The company Becker accuses of unfairly locking her out of her home and taking her belongings stands accused of doing the same thing to other consumers across illinois. Safeguard, an Ohio company, is a property preservation company, the kind hired by banks to oversee properties headed in to foreclosure. The problem with Safeguard, according to a lawsuit filed this month by the Illinois Attorney General's office, is a pattern of behavior that includes breaking into occupied houses, locking occupants out, and removing personal property. The lawsuit also accuses Safeguard of ignoring what should be obvious clues, like a barking dog inside the home, a car in the driveway, garbage cans, and even an occupant inside.

"When we left , it was locked tighter than a drum. When we got back , the locks were jammed. The only people inside were Safeguard," Becker claims.
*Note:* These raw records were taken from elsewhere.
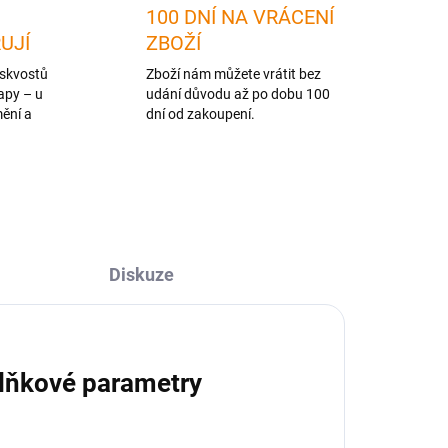
100 DNÍ NA VRÁCENÍ
RUJÍ
ZBOŽÍ
skvostů
Zboží nám můžete vrátit bez
apy – u
udání důvodu až po dobu 100
mění a
dní od zakoupení.
Diskuze
lňkové parametry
Illinois law is clear when it comes to foreclosure: a homeowner cannot be removed from the home until the process is complete.

"It's egregious, egregious behavior," according to real estate attorney George Lattas. "The bank wasn't the property owner. The borrower was. Until the borrower defaulted on the mortgage in a sufficient amount of time, and a mortgage foreclosure can actually be brought. Up until that point, the bank had no right -- either themselves or a third party -- go onto that property."

Becker acknowledges she was going to lose her home. After several applications to modify her mortgage were denied by Bank of America, she says she realized she would not get out from under the debt, and made plans to move on.

But she did not abandon the property. On the contrary, Becker says. To this day, she is paying the utilities and planned to move her belongings from the home after rehabbing her new home in Poplar Grove. Now she wonders if she will ever see those important possessions again.

"This is the stuff that matters. This is my family heritage. This is stuff that goes to my nieces and my son," Becker said.

Safeguard won't comment on the pending litigation, but says it will vigorously defend against the state's charge. The company says it takes reports of damage or error seriously and works to fully investigate the matter and identify and address the root cause.

Bank of America wouldn't say whether it will continue to hire Safeguard, but does say it monitors the company's performance.

As for Annie and Fred Becker, they continue to fight in court to get back their missing items.

"I want them held accountable. I don't just mean Safeguard. I mean Bank of America. I mean every one of these banks that kicks a person when they're down."